Ampliação de políticas públicas na busca por pessoas desaparecidas no Brasil

Enviada em 26/05/2020

Na obra " A República", Platão demonstra uma alegoria de homens presos em uma caverna, os quais enxergavam apenas as sombras projetas, ou seja, não possuíam uma visão objetiva dos fatos. Nessa lógica, é necessário analisar a ampliação de políticas públicas na busca por pessoas desaparecidas no Brasil, com o intuito de o tecido social não ecoar o mito da caverna de Platão, sobre tal questão. Essa situação, desse modo, evidencia a não consonância frente a realidade exposta e os direitos constitucionais, além de reverberar a falta de informação como um problema, referente a esse assunto.

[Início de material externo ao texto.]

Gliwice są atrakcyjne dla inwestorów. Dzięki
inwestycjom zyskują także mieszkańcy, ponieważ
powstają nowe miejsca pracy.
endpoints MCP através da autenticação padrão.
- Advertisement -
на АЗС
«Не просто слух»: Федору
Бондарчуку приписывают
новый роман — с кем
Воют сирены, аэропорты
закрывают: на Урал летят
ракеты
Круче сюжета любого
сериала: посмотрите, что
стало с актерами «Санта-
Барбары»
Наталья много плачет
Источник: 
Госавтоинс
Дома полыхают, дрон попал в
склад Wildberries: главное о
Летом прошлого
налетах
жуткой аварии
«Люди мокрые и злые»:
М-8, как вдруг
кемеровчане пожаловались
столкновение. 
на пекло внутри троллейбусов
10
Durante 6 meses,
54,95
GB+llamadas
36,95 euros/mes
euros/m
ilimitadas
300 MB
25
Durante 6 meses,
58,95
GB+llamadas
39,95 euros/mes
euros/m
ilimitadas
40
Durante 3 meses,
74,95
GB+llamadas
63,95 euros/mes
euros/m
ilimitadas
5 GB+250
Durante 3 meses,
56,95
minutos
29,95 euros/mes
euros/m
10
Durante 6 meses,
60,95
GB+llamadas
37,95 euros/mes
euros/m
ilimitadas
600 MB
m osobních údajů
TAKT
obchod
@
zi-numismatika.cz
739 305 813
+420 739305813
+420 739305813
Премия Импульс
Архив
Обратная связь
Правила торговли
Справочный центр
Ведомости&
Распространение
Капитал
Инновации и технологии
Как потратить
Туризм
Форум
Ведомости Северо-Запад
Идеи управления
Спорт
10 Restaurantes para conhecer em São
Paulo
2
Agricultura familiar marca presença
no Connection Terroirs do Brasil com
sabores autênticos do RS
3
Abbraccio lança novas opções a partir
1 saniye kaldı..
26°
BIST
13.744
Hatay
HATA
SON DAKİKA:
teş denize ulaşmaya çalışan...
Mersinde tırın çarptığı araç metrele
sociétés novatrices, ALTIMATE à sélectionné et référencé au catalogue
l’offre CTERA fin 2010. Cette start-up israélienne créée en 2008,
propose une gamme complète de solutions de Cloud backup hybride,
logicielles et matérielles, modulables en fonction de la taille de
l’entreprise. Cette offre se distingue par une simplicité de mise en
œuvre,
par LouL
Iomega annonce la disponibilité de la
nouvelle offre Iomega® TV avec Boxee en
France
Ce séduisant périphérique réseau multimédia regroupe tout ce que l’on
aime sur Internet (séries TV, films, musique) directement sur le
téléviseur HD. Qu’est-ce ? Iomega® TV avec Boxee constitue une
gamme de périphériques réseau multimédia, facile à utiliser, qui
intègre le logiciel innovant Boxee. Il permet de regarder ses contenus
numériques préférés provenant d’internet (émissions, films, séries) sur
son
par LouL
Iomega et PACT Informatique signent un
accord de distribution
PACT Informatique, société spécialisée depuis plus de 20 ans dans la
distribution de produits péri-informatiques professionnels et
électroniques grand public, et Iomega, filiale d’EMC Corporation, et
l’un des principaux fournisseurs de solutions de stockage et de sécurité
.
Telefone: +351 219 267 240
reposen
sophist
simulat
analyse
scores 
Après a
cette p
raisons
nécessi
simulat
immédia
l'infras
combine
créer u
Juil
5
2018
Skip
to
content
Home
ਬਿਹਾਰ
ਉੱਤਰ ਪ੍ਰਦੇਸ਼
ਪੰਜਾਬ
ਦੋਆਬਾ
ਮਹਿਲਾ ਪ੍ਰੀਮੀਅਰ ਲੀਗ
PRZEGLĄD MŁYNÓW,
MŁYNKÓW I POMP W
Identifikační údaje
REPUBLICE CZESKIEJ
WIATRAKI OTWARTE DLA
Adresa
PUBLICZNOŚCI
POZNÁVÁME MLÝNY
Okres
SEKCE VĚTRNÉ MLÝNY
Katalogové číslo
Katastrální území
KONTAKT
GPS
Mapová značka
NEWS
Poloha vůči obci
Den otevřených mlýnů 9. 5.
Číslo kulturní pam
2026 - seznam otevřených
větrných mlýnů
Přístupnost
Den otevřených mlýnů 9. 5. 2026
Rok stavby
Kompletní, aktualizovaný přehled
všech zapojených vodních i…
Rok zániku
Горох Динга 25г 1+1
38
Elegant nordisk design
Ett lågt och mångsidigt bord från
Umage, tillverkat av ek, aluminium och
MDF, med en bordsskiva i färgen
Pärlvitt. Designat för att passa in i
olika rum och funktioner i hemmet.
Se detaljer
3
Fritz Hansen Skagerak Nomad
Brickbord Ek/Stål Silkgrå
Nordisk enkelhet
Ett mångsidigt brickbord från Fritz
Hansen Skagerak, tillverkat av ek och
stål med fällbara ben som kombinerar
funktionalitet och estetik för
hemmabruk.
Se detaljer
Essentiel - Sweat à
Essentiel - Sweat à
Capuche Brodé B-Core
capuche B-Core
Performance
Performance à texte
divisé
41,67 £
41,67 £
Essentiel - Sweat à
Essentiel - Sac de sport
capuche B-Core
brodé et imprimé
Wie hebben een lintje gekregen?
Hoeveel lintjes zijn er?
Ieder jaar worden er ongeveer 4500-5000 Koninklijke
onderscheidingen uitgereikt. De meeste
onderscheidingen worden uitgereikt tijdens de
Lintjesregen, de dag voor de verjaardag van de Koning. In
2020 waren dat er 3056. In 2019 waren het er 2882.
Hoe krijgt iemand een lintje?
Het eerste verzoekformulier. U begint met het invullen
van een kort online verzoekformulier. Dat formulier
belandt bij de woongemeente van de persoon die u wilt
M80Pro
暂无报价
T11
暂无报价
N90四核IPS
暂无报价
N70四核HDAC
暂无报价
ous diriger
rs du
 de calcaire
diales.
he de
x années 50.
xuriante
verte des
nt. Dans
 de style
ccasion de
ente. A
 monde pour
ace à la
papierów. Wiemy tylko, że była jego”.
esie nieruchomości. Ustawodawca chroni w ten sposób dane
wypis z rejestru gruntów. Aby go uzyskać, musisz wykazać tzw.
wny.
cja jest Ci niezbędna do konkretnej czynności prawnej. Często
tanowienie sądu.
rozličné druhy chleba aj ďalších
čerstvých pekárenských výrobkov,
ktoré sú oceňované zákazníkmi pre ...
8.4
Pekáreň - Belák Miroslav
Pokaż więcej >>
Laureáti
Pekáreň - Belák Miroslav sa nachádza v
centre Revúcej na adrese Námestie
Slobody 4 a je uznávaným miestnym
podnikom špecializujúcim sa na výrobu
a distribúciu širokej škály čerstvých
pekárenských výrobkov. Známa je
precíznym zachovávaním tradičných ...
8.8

A princípio, o filósofo Henrique de Lima, no Enigma da Modernidade, evidenciou que apesar de a sociedade ser avançada em suas razões teóricas, é, por sua vez, primitiva em suas razões éticas. Nesse sentido, pode-se realizar uma paralelo entre a Constituição Cidadã, a qual estabelece que todos possuem acesso a direitos básicos, e a conjuntura factual, que relata, no contexto das pessoas desaparecidas, a falta de proteção ao indivíduo, por exemplo, seja pelo número crescente dessa parcela da população na sociedade, seja pela informação incipiente de como estes desapareceram. À vista disso, nota-se, notadamente, que não há uma relação de consonância frente a real situação de tal parcela da população e os dispositivos da Carta Magna.

Outrossim, é preciso compreender, sobretudo, que o homem pós-moderno está inserido em um mundo globalizado, permeado pela internet, em que as informações são processadas instantaneamente. Todavia, percebe-se que mesmo nessa aldeia global, os pareceres, no que lhe concerne, sobre as pessoas desaparecidas são bem inconstantes, tanto que o IBGE (Instituto Brasileiro de Geografia e Estatísticas) notificou que um dos principais emblemas, atrelados a esse cenário, está aliado a falta de informações que colaborem para o andamento da investigação policial. Dessa forma, nota-se que mesmo na era informacional, mediante ao mundo conectado via rede, a falta de informação, relacionada a tal quadro, é um problema que precisa ser mitigado.

Logo, é imperativo que o Estado mude essa situação. Para tanto, é fundamental que Poder Executivo realize programas sociais, por meio de verbas governamentais, com a finalidade de obter informações sobre os desaparecidos. Assim, é imprescindível o desenvolvimento de uma força tarefa, que estabeleça números de telefones emergenciais destinados a atender denúncias e relatos, sobre essa questão. Ademais, é necessário o apoio da mídia para a divulgação dessa medida interventiva e, consequentemente, o número criado obterá um grande alcance. Feito isso, ampliar-se-á as políticas públicas na busca por pessoas desparecidas.